In den letzten Jahrzehnten hat die Geschlechterforschung die historische und kritische Auseinandersetzung mit Wissenschaft um neue methodische und theoretische Ansätze und Perspektiven erweitert. Ein wichtiger Aspekt ist die Sichtbarmachung der Beiträge von Frauen in der Wissenschaft, die in der klassischen Geschichtsschreibung unbeachtet bleiben. Untersucht werden ferner die strukturellen und ideologischen Mechanismen, die im Verlauf der Geschichte und bis heute Frauen von den Wissenschaften ausschließen oder marginalisieren. Thematisiert werden auch Auswirkungen einer von Männern dominierten Wissenschaft auf die Forschungsfragen und -ergebnisse.

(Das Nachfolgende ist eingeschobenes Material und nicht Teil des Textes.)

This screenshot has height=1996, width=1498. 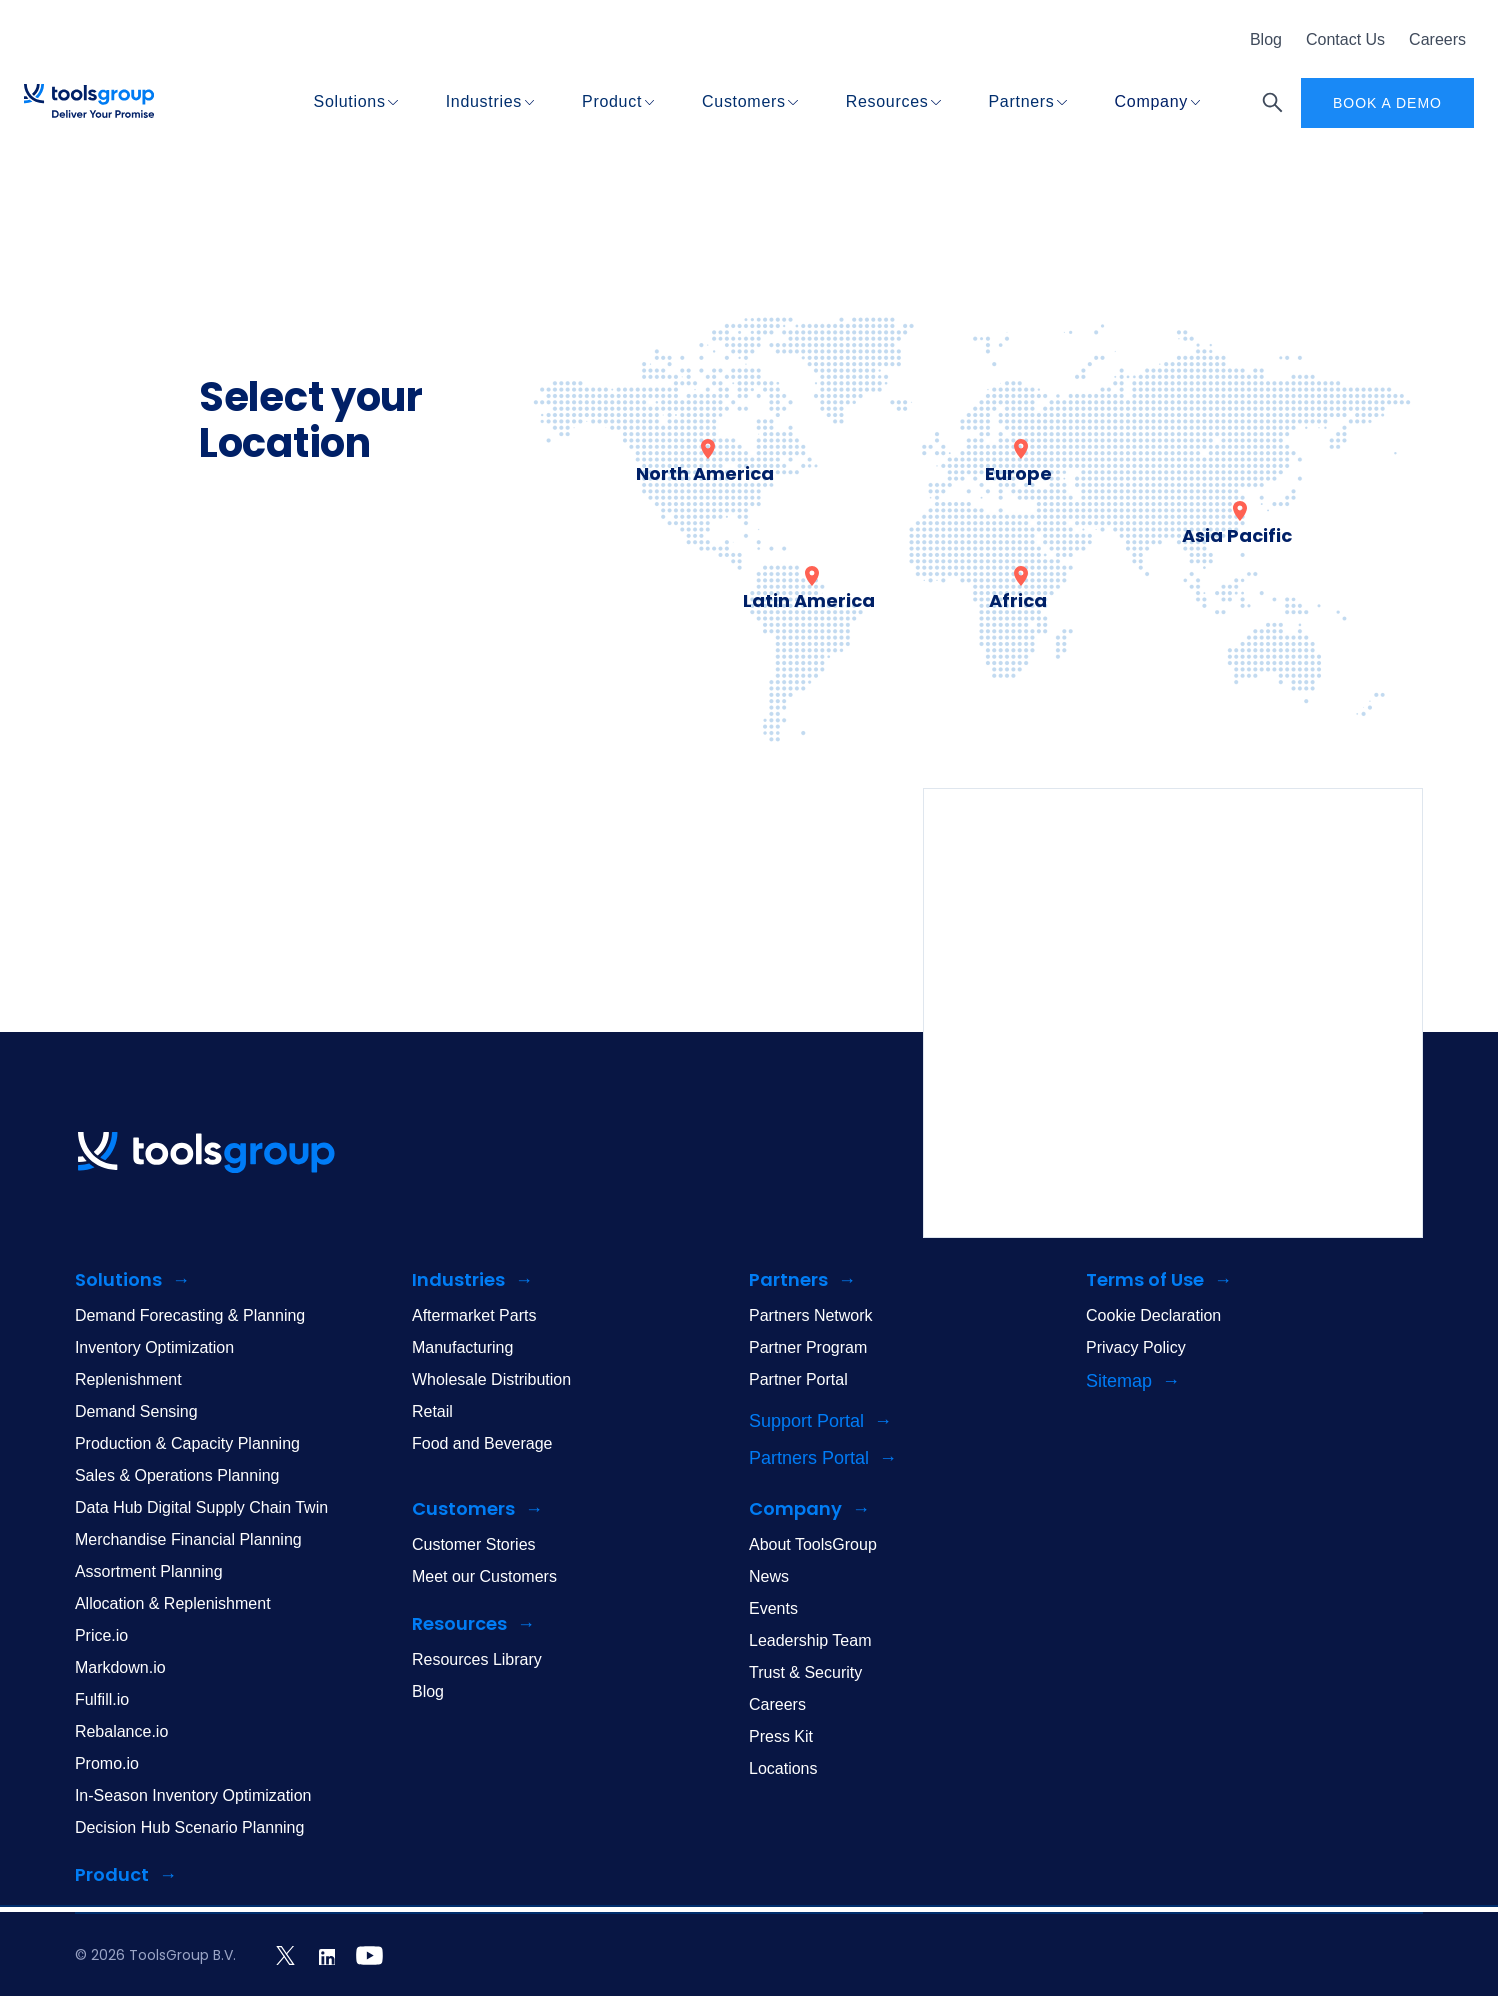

In ihrer kritischen Betrachtung der Wissenschaften hat sich die Geschlechterforschung mit allen Naturwissenschaften befasst – auch mit der Mathematik und Physik. Sie hat aber Entwicklungen in der Medizin und Biowissenschaften eine besondere Aufmerksamkeit geschenkt. Es ging dabei darum, die Rolle dieser Wissensfelder in der Konstruktion und Naturalisierung gesellschaftspolitischer Vorstellungen zu beleuchten, die das Geschlecht, aber auch die „Rasse“ oder Klasse betreffen.
Soziale Vorstellungen von Geschlecht können aber auch den Prozess der Erkenntnisproduktion oder die Entwicklung von Theorien beeinflussen. Eine Reihe von Studien haben z.B. die epistemologische Funktion von geschlechtlich kodierten Dualismen und Metaphern, von expliziten oder impliziten Annahmen über Geschlechterdifferenzen in der Zellbiologie des 19. Jahrhunderts sowie in der Molekulargenetik des 20. Jahrhunderts analysiert. Aus der Geschlechterforschung sind wichtige Erkenntnisse über die Verflechtungen von Biomedizin, Politik und Gesellschaft hervorgegangen, die wir in unseren Forschungen zu den Lebenswissenschaften vom 18. bis zum 20. Jahrhundert nicht nur rezipieren, sondern weiterentwickeln wollen.